Work item: Determine how many lines below include the string "Ellwangen". Reply with the number only.

[Extracted page text data]
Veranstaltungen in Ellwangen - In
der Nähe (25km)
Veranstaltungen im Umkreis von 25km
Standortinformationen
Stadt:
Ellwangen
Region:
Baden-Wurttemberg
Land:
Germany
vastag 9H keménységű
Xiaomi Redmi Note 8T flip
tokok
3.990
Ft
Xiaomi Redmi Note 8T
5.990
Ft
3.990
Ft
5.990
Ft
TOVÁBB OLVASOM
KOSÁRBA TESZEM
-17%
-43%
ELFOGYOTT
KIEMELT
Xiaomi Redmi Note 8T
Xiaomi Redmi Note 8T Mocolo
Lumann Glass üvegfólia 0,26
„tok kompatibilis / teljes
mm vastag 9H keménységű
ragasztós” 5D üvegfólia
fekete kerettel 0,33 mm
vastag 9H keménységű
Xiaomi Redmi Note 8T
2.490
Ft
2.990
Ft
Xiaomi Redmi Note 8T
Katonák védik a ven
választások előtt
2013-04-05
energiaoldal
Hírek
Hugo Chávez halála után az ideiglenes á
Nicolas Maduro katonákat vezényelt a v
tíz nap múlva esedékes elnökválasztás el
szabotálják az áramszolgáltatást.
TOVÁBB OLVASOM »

Written answer: 2